As I finished the writing of this book, I left my desk and boarded
the bus 19, heading toward Paris Square. By chance, I found the same driver behind
the wheel who had badgered me throughout the years of the vigil. He smiled at
me. Nothing more, no acknowledgment, certainly no apologies. Just a superficial smile of I’m okay, you’re okay. Stam
yom shel hol, as we say in Hebrew: just a regular sort of day.
And it was regular. One
of those dreary, drizzly Jerusalem days, not unlike the hundreds that I had spent on the vigil during the winter months. By chance, I had to get off the bus near Paris Square, this time for a memorial service
for Father Bruno, founder of the Neve Shalom village in Israel, the only community in Israel where Arabs and Jews live in
as close to an egalitarian spirit as you find in this part of the world. Father
Bruno had devoted his long life to peace.
I got off the bus and walked toward the plaza keeping my eyes on
it, as if I expected a solid ring of women dressed in black to materialize before my eyes.
I remember how we would look when approached from a distance – serious, intense, powerful, the conscience of
the people. There was no one there today.
Just the rain drizzling down into puddles on the pavement.
Instead of heading directly to the prayer service, I crossed the
street and entered the plaza. The municipal authorities had redone it entirely,
no doubt in an attempt to prevent its future use for new political demonstrations. The
stone wall that had once encircled it was torn down, replaced by a taller wall, harder to mount and with wide gaps in it. The garden that the women had so carefully avoided trampling was now protected by
iron fencing, and short stubby plants now grew where irises and pansies had once fluttered.
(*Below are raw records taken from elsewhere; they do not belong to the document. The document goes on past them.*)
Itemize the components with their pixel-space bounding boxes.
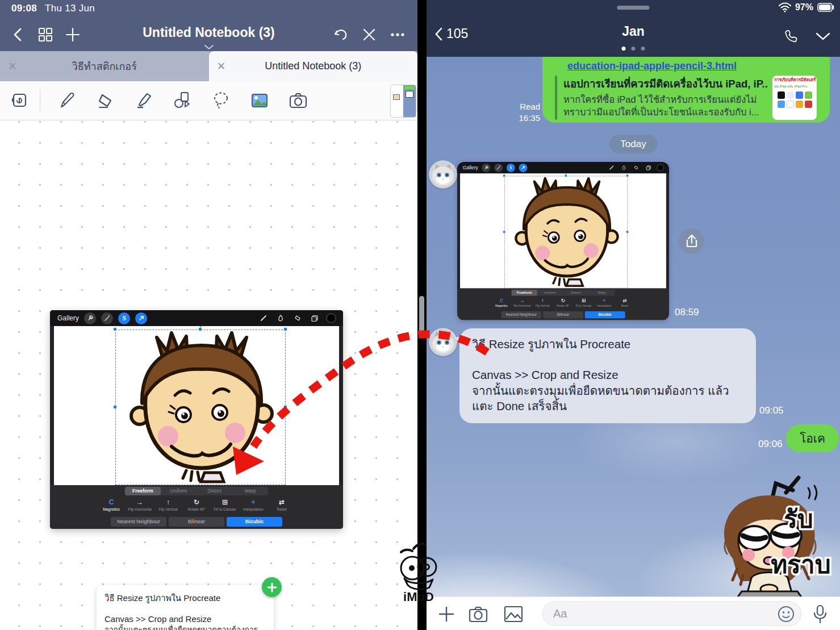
adjustments-wand-icon[interactable] xyxy=(101,312,113,324)
camera-button[interactable] xyxy=(466,602,490,626)
nearest-neighbour-button[interactable]: Nearest Neighbour xyxy=(111,517,166,527)
voice-message-button[interactable] xyxy=(808,602,832,626)
fit-to-canvas-option[interactable]: ⊞Fit to Canvas xyxy=(211,498,239,511)
eraser-tool[interactable] xyxy=(93,88,118,113)
pasted-procreate-screenshot[interactable]: Gallery S xyxy=(50,310,343,529)
page-preview-thumbnail[interactable] xyxy=(390,85,416,118)
selection-handle[interactable] xyxy=(565,174,567,177)
layers-icon[interactable] xyxy=(308,312,320,324)
close-tab-icon[interactable]: ✕ xyxy=(8,60,17,73)
procreate-canvas[interactable] xyxy=(54,326,339,485)
tab-uniform[interactable]: Uniform xyxy=(537,290,563,296)
selection-handle[interactable] xyxy=(283,405,287,409)
bilinear-button[interactable]: Bilinear xyxy=(543,311,583,318)
tab-freeform[interactable]: Freeform xyxy=(125,487,161,495)
tab-untitled-notebook[interactable]: ✕ Untitled Notebook (3) xyxy=(209,51,418,81)
tab-distort[interactable]: Distort xyxy=(197,487,232,495)
tab-distort[interactable]: Distort xyxy=(563,290,589,296)
transform-tool-icon[interactable] xyxy=(519,164,527,172)
bicubic-button[interactable]: Bicubic xyxy=(585,311,625,318)
flip-vertical-option[interactable]: ↑Flip Vertical xyxy=(154,498,182,511)
tab-warp[interactable]: Warp xyxy=(232,487,268,495)
selection-handle[interactable] xyxy=(626,231,629,233)
brush-tool-icon[interactable] xyxy=(607,164,616,172)
selection-handle[interactable] xyxy=(198,327,202,331)
undo-button[interactable] xyxy=(329,24,352,45)
tab-sticker-howto[interactable]: ✕ วิธีทำสติกเกอร์ xyxy=(0,51,209,81)
share-button[interactable] xyxy=(679,228,704,254)
flip-horizontal-option[interactable]: →Flip Horizontal xyxy=(512,298,532,307)
call-button[interactable] xyxy=(778,26,803,47)
color-swatch[interactable] xyxy=(657,164,664,172)
photo-library-button[interactable] xyxy=(502,602,525,626)
slideover-grabber[interactable] xyxy=(617,6,650,10)
selection-handle[interactable] xyxy=(626,174,629,177)
magnetics-option[interactable]: CMagnetics xyxy=(491,298,512,307)
selection-handle[interactable] xyxy=(503,174,505,177)
brush-tool-icon[interactable] xyxy=(257,312,269,324)
more-options-button[interactable] xyxy=(386,24,409,45)
handwritten-note-card[interactable]: วิธี Resize รูปภาพใน Procreate Canvas >>… xyxy=(97,585,274,630)
message-input-field[interactable] xyxy=(542,601,801,626)
received-text-message[interactable]: วิธี Resize รูปภาพใน Procreate Canvas >>… xyxy=(459,328,756,423)
flip-vertical-option[interactable]: ↑Flip Vertical xyxy=(532,298,553,307)
fit-to-canvas-option[interactable]: ⊞Fit to Canvas xyxy=(574,298,594,307)
camera-tool[interactable] xyxy=(286,88,311,113)
flip-horizontal-option[interactable]: →Flip Horizontal xyxy=(126,498,154,511)
layers-icon[interactable] xyxy=(644,164,653,172)
lasso-tool[interactable] xyxy=(208,88,233,113)
pen-tool[interactable] xyxy=(54,88,79,113)
gallery-button[interactable]: Gallery xyxy=(57,314,79,322)
color-swatch[interactable] xyxy=(326,313,336,323)
selection-handle[interactable] xyxy=(113,327,117,331)
link-preview-card[interactable]: แอปการเรียนที่ควรมีติดเครื่องไว้บน iPad,… xyxy=(555,76,823,120)
sticker-message[interactable]: รับ ทราบ xyxy=(703,472,833,598)
selection-handle[interactable] xyxy=(283,327,287,331)
rotate-45-option[interactable]: ↻Rotate 45° xyxy=(553,298,573,307)
sent-link-message[interactable]: education-ipad-apple-pencil-3.html แอปกา… xyxy=(542,57,830,123)
received-image-message[interactable]: Gallery S xyxy=(457,162,669,320)
smudge-tool-icon[interactable] xyxy=(274,312,286,324)
message-input[interactable] xyxy=(553,603,758,624)
selection-tool-icon[interactable]: S xyxy=(118,312,130,324)
transform-tool-icon[interactable] xyxy=(135,312,147,324)
tab-warp[interactable]: Warp xyxy=(589,290,615,296)
collapse-button[interactable] xyxy=(810,26,835,47)
shapes-tool[interactable] xyxy=(170,88,195,113)
contact-avatar[interactable] xyxy=(429,160,457,189)
emoji-button[interactable] xyxy=(777,605,795,623)
actions-wrench-icon[interactable] xyxy=(482,164,490,172)
reset-option[interactable]: ⇄Reset xyxy=(268,498,296,511)
interpolation-option[interactable]: +Interpolation xyxy=(594,298,615,307)
actions-wrench-icon[interactable] xyxy=(84,312,96,324)
selection-bounds[interactable] xyxy=(115,329,286,485)
smudge-tool-icon[interactable] xyxy=(620,164,628,172)
gallery-button[interactable]: Gallery xyxy=(462,165,478,170)
rotate-45-option[interactable]: ↻Rotate 45° xyxy=(182,498,211,511)
add-content-button[interactable] xyxy=(262,577,282,597)
tab-freeform[interactable]: Freeform xyxy=(511,290,537,296)
sent-text-message[interactable]: โอเค xyxy=(786,424,839,452)
interpolation-option[interactable]: +Interpolation xyxy=(239,498,268,511)
tab-uniform[interactable]: Uniform xyxy=(161,487,197,495)
selection-handle[interactable] xyxy=(113,405,117,409)
zoom-window-tool[interactable] xyxy=(7,88,32,113)
notebook-title[interactable]: Untitled Notebook (3) xyxy=(0,25,417,40)
contact-avatar[interactable] xyxy=(429,328,457,356)
selection-handle[interactable] xyxy=(503,231,505,233)
selection-tool-icon[interactable]: S xyxy=(507,164,515,172)
message-link[interactable]: education-ipad-apple-pencil-3.html xyxy=(567,60,823,72)
note-page-canvas[interactable]: Gallery S xyxy=(0,120,417,630)
bicubic-button[interactable]: Bicubic xyxy=(227,517,282,527)
insert-image-tool[interactable] xyxy=(247,88,272,113)
highlighter-tool[interactable] xyxy=(131,88,156,113)
bilinear-button[interactable]: Bilinear xyxy=(169,517,224,527)
eraser-tool-icon[interactable] xyxy=(291,312,303,324)
magnetics-option[interactable]: CMagnetics xyxy=(97,498,126,511)
reset-option[interactable]: ⇄Reset xyxy=(615,298,635,307)
eraser-tool-icon[interactable] xyxy=(632,164,640,172)
nearest-neighbour-button[interactable]: Nearest Neighbour xyxy=(501,311,541,318)
edit-mode-pen-icon[interactable] xyxy=(358,24,381,45)
close-tab-icon[interactable]: ✕ xyxy=(217,60,226,73)
selection-bounds[interactable] xyxy=(504,176,628,289)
Most significantly, the focus of the plaza had now shifted inward. Tiers
of concrete steps coaxed visitors to sit within the plaza, talking to each other, rather than stand upon it, addressing the
world at large.
For almost a decade of Israeli political history, Women in Black
continue to make its silent statement from this location. At first, the only
people who heard us were the crazies who responded with a loony dialogue of sex and threats, then we talked to the pedestrians
and passersby, and finally we talked to the world at large, who moved along our message to the politicians. Some women say that the most important part of the talking was to our children, to our students, to our
friends, even to ourselves. Yes, that was a very important part of what the vigil
was all about – educating ourselves and those close to us about the yearning in our heart for peace. But that’s typical female self-effacement, I soon remember.
We did more than just kick up a fuss among ourselves. We were also inspiring
to the world at large, part of a noble line of peace leaders, a dynasty that leads from Ghandi through Martin Luther King
through the Mothers of the Plaza de Mayo. And that continues through the Women
in Black of former Yugoslavia and India and the Philippines and China.
Women in Black were an important part of the protest movement that
is engaged in a long process of bringing peace to the Middle East. We came too
late for the many Israelis and Palestinians who are buried in this earth and whose families will never cease to mourn them. And for the many who bear the terrible scars of the wars, the riots, and the terrorism. But we have come just in time for those who are alive today, and just in time for
the generations who come after us. And even if we have some setbacks on the way
to a perfect peace, and even if the imperfect peace that is still being fashioned brings disappointment and discouragement,
we know that there is always a way back from the path of conflict. Women in Black
is not the only way. But, for many of us who did it, and many of us who watched
from a distance, this is a memory that continues to inspire.